Kurzweil believes that AGI will launch revolutions in energy, manufacturing and medicine.[6] Concerning the energy revolution, Kurzweil writes, “AI … is already driving innovations in both photovoltaics and batteries. This is poised to accelerate dramatically. ... Once vastly smarter AGI finds fully optimal materials, photovoltaic megaprojects will become viable and solar energy can be so abundant as to be almost free.” As a result, Kurzweil explains, “Energy abundance enables another revolution: in manufacturing. … AI is making big strides in robotics that can greatly reduce labor costs. Robotics will also reduce raw-material extraction costs, and AI is finding ways to replace expensive rare-earth elements with common ones like zirconium, silicon and carbon-based graphene. Together, this means that most kinds of goods will become amazingly cheap and abundant.”

Finally, Kurzweil sees a revolution in medicine. He explains, “Today, scientific progress gives the average American or Briton an extra six to seven weeks of life expectancy each year. When AGI gives us full mastery over cellular biology, these gains will sharply accelerate. ... And thanks to exponential price-performance improvement in computing, AI-driven therapies that are expensive at first will quickly become widely available. This is AI’s most transformative promise: longer, healthier lives unbounded by the scarcity and frailty that have limited humanity since its beginnings.”

Concluding Thoughts

There are certainly reasons to be optimistic about the future of computing. There are also reasons to move ahead with caution. Technology reporter Cade Metz explains, “As these eternally confident voices predict the near future, their speculations are getting ahead of reality. And though their companies are pushing the technology forward at a remarkable rate, an army of more sober voices are quick to dispel any claim that machines will soon match human intellect.”[7] Nick Frosst, a founder of the A.I. start-up Cohere, told Metz, “The technology we’re building today is not sufficient to get there. What we are building now are things that take in words and predict the next most likely word, or they take in pixels and predict the next most likely pixel. That’s very different from what you and I do.” Technology writer Scott Rosenberg agrees. He explains, “Huge hurdles to AGI remain. ... No one knows whether these problems can be fixed by throwing more processing power and better algorithms at them. … Perhaps entirely new architectures and techniques will be required, as some high-profile industry critics believe.”[8]

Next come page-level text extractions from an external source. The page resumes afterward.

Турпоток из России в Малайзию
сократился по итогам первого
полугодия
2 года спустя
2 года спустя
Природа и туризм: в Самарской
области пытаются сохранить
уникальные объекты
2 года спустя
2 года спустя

Pondering when (or if) the singularity might arrive may be an entertaining mental exercise; however, the road to singularity could turn out to be a dead end. The road is more likely to lead to AGI-adjacent. As I wrote half-a-dozen years ago, “Caution is warranted; but, optimism should still rule the day. We simply don't know if we will ever achieve the singularity — and know even less about will happen if we do.”[9]

Footnotes

[1] Darren Orf, “Humanity May Achieve the Singularity Within the Next 6 Months, Scientists Suggest,” Popular Mechanics, 1 June 2025.

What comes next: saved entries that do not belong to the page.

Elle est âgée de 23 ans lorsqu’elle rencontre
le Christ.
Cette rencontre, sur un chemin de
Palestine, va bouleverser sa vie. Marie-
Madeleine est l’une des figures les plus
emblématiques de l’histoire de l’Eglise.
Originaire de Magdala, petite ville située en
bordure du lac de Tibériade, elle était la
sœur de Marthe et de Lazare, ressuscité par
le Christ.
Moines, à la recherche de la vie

[2] Sean Captain, “A Rat is Smarter Than Google,” NBC News, 4 June 2012.

[3] Paul G. Allen and Mark Greaves, “The Singularity Isn't Near,” MIT Technology Review, 12 October 2011.

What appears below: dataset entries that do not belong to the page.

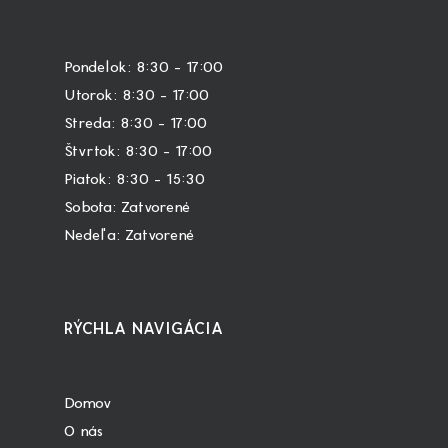
Pondelok: 8:30 – 17:00
Utorok: 8:30 – 17:00
Streda: 8:30 – 17:00
Štvrtok: 8:30 – 17:00
Piatok: 8:30 – 15:30
Sobota: Zatvorené
Nedeľa: Zatvorené
RÝCHLA NAVIGÁCIA
Domov
O nás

[4] Alex Wilkins, “What is artificial general intelligence, and is it a useful concept?” New Scientist, 21 May 2024.

[5] Alex Goryachev, “The Artificial General Intelligence Revolution Is Coming — Here's What Every Leader Needs to Consider.” Entrepreneur, 13 February 2025.

[6] Ray Kurzweil, “Ray Kurzweil on how AI will transform the physical world,” The Economist, 17 June 2024.

[7] Cade Metz, “Why We’re Unlikely to Get Artificial General Intelligence Anytime Soon,” The New York Times, 16 May 2025.

[8] Scott Rosenberg, “AI's promised nirvana is always a few years off,” Axios, 20 February 2025.

[9] Stephen DeAngelis, “Artificial General Intelligence and the Singularity,” Enterra Insights, 12 March 2019.